# How can I block an entrance off?



## HSLand (Feb 6, 2012)

There's an entrance into my living room that I'd like to block off. I don't think I have the option to put a door up, that's a bit too drastic for this situation. When you walk into my living room, you're met with two edges from other walls in my home. Like, usually when you walk into a doorway you can put your hands out to the side and they'll hit the walls flat. But this entrance has corners sticking out at you, so that complicates things.

The entrance is about 5 feet or so wide and I need to find a way to block this up, but provide a way for me to get inside when I need to. I have a small recording studio in my living room and need to keep my cats out at all times. I actually bought a gate with a little locking swing door a few feet high, but my cats jump over it 

Does anyone have any solutions that aren't as drastic as putting up an entire door with new drywall etc?

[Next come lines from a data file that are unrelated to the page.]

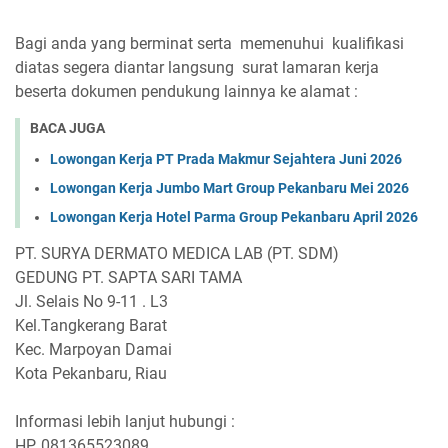
Bagi anda yang berminat serta memenuhui kualifikasi
diatas segera diantar langsung surat lamaran kerja
beserta dokumen pendukung lainnya ke alamat :
BACA JUGA
Lowongan Kerja PT Prada Makmur Sejahtera Juni 2026
Lowongan Kerja Jumbo Mart Group Pekanbaru Mei 2026
Lowongan Kerja Hotel Parma Group Pekanbaru April 2026
PT. SURYA DERMATO MEDICA LAB (PT. SDM)
GEDUNG PT. SAPTA SARI TAMA
Jl. Selais No 9-11 . L3
Kel.Tangkerang Barat
Kec. Marpoyan Damai
Kota Pekanbaru, Riau
Informasi lebih lanjut hubungi :
HP. 081365523089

Even if it's something seemingly ghetto, I'd consider it if it means I'll be able to block up the entrance and enter it whenever I need to.


----------



## joecaption (Nov 30, 2011)

I've got to be missing something. This post makes 0 since since to me.
Want a door, do not not want a door. Make a choise.


----------



## HSLand (Feb 6, 2012)

I just re-read my post 3 times in a row, and I never mentioned that I wanted a door. The topic title is 'how to block an entrance off'. In the post I mentioned that I'd rather not put up a door, and would rather 'block' it off somehow, but still provide a way to get in and out. You know, some kind of homebrew gate/fence or something.


----------



## picflight (Aug 25, 2011)

If you block it, how will you get in or out?

Get rid of the cats.


----------



## Jay 78 (Mar 2, 2011)

Post a picture.


----------



## joed (Mar 13, 2005)

If you want to black an entrance you either want a door or you want to drywall it up permanent, but you don't want either one. I don't get what you are trying to achieve. Maybe moat would keep the cats out.


----------



## user1007 (Sep 23, 2009)

Your post is confusing and a pic or quick floorplan sketch would help. I mention Sweet Home 3D for this because it is free. I am not trying to hype it but it is nice for floorplans.

If I get it, you want ingress/egress for yourself but want to keep your savage beasts out?

I don't do ghetto solutions but seems like some sort of floor to ceiling elastic netting you could stretch across the opening would work. Stuff like they hold containers on UPS and FedEx Planes? They are tacky but what about an accordian folding door you would not have to frame? 

I will warn you, my cats loved any attempts other than real doors at keeping them out of spaces. I swear they smiled and and just laughed at most designed by visitors. The former work study students who worked diligently for me came up with this brilliant barricade to the sleeping loft where the were staying. Spikezilla and Gufus von Dufus defeated the construction in seconds. 

Is this your place or do you have lease and landlord issues?


----------



## CoconutPete (Jan 22, 2010)

So .. you want to close it off, but putting a door is too drastic?

Hmm ... a tapestry and a stapler? :thumbup:


----------